If you have a Facebook account, or lots of photos on Flickr, Thompson wrote on, “Odds are there are complete strangers who know about you — and maybe even talk about you. Microcelebrity,” Thompson explains, “is the phenomenon of being extremely well known not to millions but to a small group — a thousand people, or maybe only a few dozen. As DIY media reach ever deeper into our lives, it’s happening to more and more of us.”

It has happened to me a few times. Since I started putting my photos on Flickr, a few of my images have gone on to bigger and better things and afforded me a measure of microcelebrity.
About a year ago, I got an email from a blogger at the Guardian of London, one of England’s biggest newspapers. The Guardian has a food blog called Word of Mouth, and they wanted to use one of my Flickr photos to illustrate a story. “We’re going to be doing a piece on bad restaurant names and this pic would illustrate it brilliantly,” the email said.

The photo in question was one I had taken while on a 1992 trip through Alaska and the Canadian Northwest. In the Yukon town of Watson Lake, we came upon a fast-food restaurant with a tasteless name “McWanks’s.” I took a photo and 15 years later scanned it and put it on my Flickr page.

A few days after I got the email from London, the blog piece, What’s in a Name? by Graeme Allister, came out on the Guardian food blog, and there, featured prominently at the top of the piece, was the photo of McWank’s that I had taken years earlier, along with my photo credit.

Prior to its appearance on the Guardian blog, this photo had languished on my Flickr page with double digit views. But on the first day it was featured on the Guardian, the photo of the restaurant with the funny name racked up over 1400 views, shooting to the top of my Flickr photos, with more than twice as many views as my second most viewed photo. And that just counts the folks who clicked through to my Flickr page. There is little doubt that thousands more viewers simply enjoyed the full-size photo on the Guardian site, without ever clicking through to my Flicker page.

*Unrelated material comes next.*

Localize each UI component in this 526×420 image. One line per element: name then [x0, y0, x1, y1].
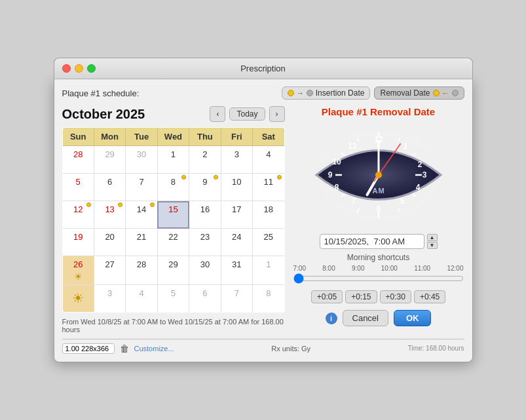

Just like that, I was a microcelebrity in Britain and around the world.
US Senator Scott Brown
My latest brush with microcelebrity hits the news stands this week. In mid-February, I got an email from someone in the art department of Boston Magazine asking permission to use a photo I took of Scott Brown in their March issue. They had found the photo on my Flickr page. It was a picture I took at an appearance Brown made at the Kowloon in Saugus, Massachusetts shortly after he was elected to the United States Senate. The March issue of Boston Magazine is now out and at the top of page 26 is the photo I took of Scott Brown, illustrating a little blurb in the magazine’s “Forecast” section.

Granted, the photo is small – ok, tiny. But I got a photo credit, and along with it another 15 minutes as a microcelebrity.

I plan to savor every microsecond of it.

[A version of this column appeared in the March 4, 2010 Wakefield Daily Item.]

One Response to “Another 15 Minutes”

  1. Very interesting blog. The other lesson here: Talent will out.